Transcribe the listing word for word.
%%
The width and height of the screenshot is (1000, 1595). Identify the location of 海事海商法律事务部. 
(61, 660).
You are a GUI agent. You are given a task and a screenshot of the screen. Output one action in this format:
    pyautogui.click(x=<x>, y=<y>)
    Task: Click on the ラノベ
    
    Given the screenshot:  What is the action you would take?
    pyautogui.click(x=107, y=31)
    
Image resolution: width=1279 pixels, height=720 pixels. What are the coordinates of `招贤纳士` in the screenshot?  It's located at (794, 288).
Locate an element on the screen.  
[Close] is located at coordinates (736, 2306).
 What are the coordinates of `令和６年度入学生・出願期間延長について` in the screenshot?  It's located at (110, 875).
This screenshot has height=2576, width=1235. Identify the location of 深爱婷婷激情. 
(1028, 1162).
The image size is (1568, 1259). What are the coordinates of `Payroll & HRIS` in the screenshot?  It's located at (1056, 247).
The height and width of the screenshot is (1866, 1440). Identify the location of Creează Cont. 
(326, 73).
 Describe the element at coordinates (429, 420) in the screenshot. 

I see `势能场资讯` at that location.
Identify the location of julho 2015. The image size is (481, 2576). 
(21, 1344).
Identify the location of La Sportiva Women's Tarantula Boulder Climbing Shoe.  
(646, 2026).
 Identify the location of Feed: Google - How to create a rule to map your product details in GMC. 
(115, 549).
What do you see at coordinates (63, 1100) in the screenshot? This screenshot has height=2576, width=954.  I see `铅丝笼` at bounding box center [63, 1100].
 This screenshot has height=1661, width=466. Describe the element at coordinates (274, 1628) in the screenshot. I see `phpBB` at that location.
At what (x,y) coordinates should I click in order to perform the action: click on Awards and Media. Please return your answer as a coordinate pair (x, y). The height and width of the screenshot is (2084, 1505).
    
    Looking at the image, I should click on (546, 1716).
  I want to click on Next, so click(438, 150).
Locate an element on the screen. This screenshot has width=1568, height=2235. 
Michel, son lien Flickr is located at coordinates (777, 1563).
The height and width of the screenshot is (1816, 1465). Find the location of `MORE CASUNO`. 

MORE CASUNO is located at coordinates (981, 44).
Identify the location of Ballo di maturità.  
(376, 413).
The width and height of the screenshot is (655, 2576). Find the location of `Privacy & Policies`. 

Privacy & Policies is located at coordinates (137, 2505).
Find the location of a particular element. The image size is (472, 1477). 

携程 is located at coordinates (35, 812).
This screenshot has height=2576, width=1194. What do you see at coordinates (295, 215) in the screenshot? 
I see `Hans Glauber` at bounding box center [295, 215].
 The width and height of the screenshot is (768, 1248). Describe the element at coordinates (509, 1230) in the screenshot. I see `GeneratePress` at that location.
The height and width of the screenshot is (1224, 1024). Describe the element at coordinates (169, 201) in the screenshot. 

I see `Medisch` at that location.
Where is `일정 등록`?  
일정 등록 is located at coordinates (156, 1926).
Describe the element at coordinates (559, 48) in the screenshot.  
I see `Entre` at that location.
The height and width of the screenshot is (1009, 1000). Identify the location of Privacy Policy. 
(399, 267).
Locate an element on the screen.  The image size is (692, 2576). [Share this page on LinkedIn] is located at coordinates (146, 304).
%%
ANSWER FOR THE TASK
The width and height of the screenshot is (1000, 1595). Identify the location of 海事海商法律事务部. 
(61, 660).
You are a GUI agent. You are given a task and a screenshot of the screen. Output one action in this format:
    pyautogui.click(x=<x>, y=<y>)
    Task: Click on the ラノベ
    
    Given the screenshot:  What is the action you would take?
    pyautogui.click(x=107, y=31)
    
Image resolution: width=1279 pixels, height=720 pixels. What are the coordinates of `招贤纳士` in the screenshot?  It's located at (794, 288).
Locate an element on the screen.  
[Close] is located at coordinates (736, 2306).
 What are the coordinates of `令和６年度入学生・出願期間延長について` in the screenshot?  It's located at (110, 875).
This screenshot has height=2576, width=1235. Identify the location of 深爱婷婷激情. 
(1028, 1162).
The image size is (1568, 1259). What are the coordinates of `Payroll & HRIS` in the screenshot?  It's located at (1056, 247).
The height and width of the screenshot is (1866, 1440). Identify the location of Creează Cont. 
(326, 73).
 Describe the element at coordinates (429, 420) in the screenshot. 

I see `势能场资讯` at that location.
Identify the location of julho 2015. The image size is (481, 2576). 
(21, 1344).
Identify the location of La Sportiva Women's Tarantula Boulder Climbing Shoe.  
(646, 2026).
 Identify the location of Feed: Google - How to create a rule to map your product details in GMC. 
(115, 549).
What do you see at coordinates (63, 1100) in the screenshot? This screenshot has height=2576, width=954.  I see `铅丝笼` at bounding box center [63, 1100].
 This screenshot has height=1661, width=466. Describe the element at coordinates (274, 1628) in the screenshot. I see `phpBB` at that location.
At what (x,y) coordinates should I click in order to perform the action: click on Awards and Media. Please return your answer as a coordinate pair (x, y). The height and width of the screenshot is (2084, 1505).
    
    Looking at the image, I should click on (546, 1716).
  I want to click on Next, so click(438, 150).
Locate an element on the screen. This screenshot has width=1568, height=2235. 
Michel, son lien Flickr is located at coordinates (777, 1563).
The height and width of the screenshot is (1816, 1465). Find the location of `MORE CASUNO`. 

MORE CASUNO is located at coordinates (981, 44).
Identify the location of Ballo di maturità.  
(376, 413).
The width and height of the screenshot is (655, 2576). Find the location of `Privacy & Policies`. 

Privacy & Policies is located at coordinates (137, 2505).
Find the location of a particular element. The image size is (472, 1477). 

携程 is located at coordinates (35, 812).
This screenshot has height=2576, width=1194. What do you see at coordinates (295, 215) in the screenshot? 
I see `Hans Glauber` at bounding box center [295, 215].
 The width and height of the screenshot is (768, 1248). Describe the element at coordinates (509, 1230) in the screenshot. I see `GeneratePress` at that location.
The height and width of the screenshot is (1224, 1024). Describe the element at coordinates (169, 201) in the screenshot. 

I see `Medisch` at that location.
Where is `일정 등록`?  
일정 등록 is located at coordinates (156, 1926).
Describe the element at coordinates (559, 48) in the screenshot.  
I see `Entre` at that location.
The height and width of the screenshot is (1009, 1000). Identify the location of Privacy Policy. 
(399, 267).
Locate an element on the screen.  The image size is (692, 2576). [Share this page on LinkedIn] is located at coordinates (146, 304).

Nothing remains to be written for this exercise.